Date and time: June 18, 2022, 9:45 a.m. Central Time

Title: Applications of Machine Learning in Hardware Security

Summary: Over the last fifteen years, hardware security and trust has evolved into a major new area of research at the intersection of semiconductor manufacturing, VLSI design and test, computer-aided design, architecture and system security. During the same period, machine learning has experienced a major revival in interest and has flourished from a nearly forgotten area to the talk of the town. In this presentation, we will first briefly review various machine learning-based solutions which have been developed to address a number of concerns in hardware security and trust, including hardware Trojan detection, counterfeit IC identification, provenance attestation, hardware-based malware detection, side-channel attacks, PUF modeling, etc. Then, we will examine the key attributes of these problems which make them amenable to machine learning-based solutions and we will discuss the potential and the fundamental limitations of such approaches. Lastly, we will ponder the role of and necessity for advanced contemporary machine learning methods in the context of hardware security and we will conclude with suggestions for avoiding common pitfalls when employing such methods.
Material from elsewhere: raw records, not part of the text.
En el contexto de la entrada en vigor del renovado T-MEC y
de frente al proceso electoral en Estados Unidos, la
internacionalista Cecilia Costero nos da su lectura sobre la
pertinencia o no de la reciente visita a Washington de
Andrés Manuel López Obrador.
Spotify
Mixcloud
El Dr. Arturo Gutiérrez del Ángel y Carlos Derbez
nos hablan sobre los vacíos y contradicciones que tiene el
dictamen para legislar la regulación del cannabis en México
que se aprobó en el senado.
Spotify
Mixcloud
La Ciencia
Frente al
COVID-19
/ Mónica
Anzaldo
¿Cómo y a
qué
Yiorgos Makris received the Diploma of Computer Engineering from the University of Patras, Greece, in 1995 and the M.S. and Ph.D. degrees in Computer Engineering from the University of California, San Diego, in 1998 and 2001, respectively. After spending a decade on the faculty of Yale University, he joined UT Dallas where he is now a Professor of Electrical and Computer Engineering, the Co-Founder and Site-PI of the NSF Industry University Cooperative Research Center on Hardware and Embedded System Security and Trust (NSF CHEST I/UCRC), as well as the Leader of the Safety, Security and Healthcare Thrust of the Texas Analog Center of Excellence (TxACE) and the Director of the Trusted and RELiable Architectures (TRELA) Research Laboratory. His research focuses on applications of machine learning and statistical analysis in the development of trusted and reliable integrated circuits and systems, with particular emphasis in the analog/RF domain. He serves as an Associate Editor of the IEEE Transactions on Computer-Aided Design of Integrated Circuits and Systems and has served as an Associate Editor for the IEEE Information Forensics and Security and the IEEE Design & Test of Computers Periodical, as a guest editor for the IEEE Transactions on Computers and the IEEE Transactions on Computer-Aided Design of Integrated Circuits and Systems. He also served as the 2016-2017 General Chair and the 2013-2014 Program Chair of the IEEE VLSI Test Symposium. He is a recipient of the 2006 Sheffield Distinguished Teaching Award, Best Paper Awards from the 2013 IEEE/ACM Design Automation and Test in Europe (DATE'13) conference and the 2015 IEEE VLSI Test Symposium (VTS'15), as well as Best Hardware Demonstration Awards from the 2016 and the 2018 IEEE Hardware-Oriented Security and Trust Symposia (HOST'16 and HOST'18) and a recipient of the 2020 Faculty Research Award from the Erik Jonsson School of Engineering and Computer Science at UT Dallas.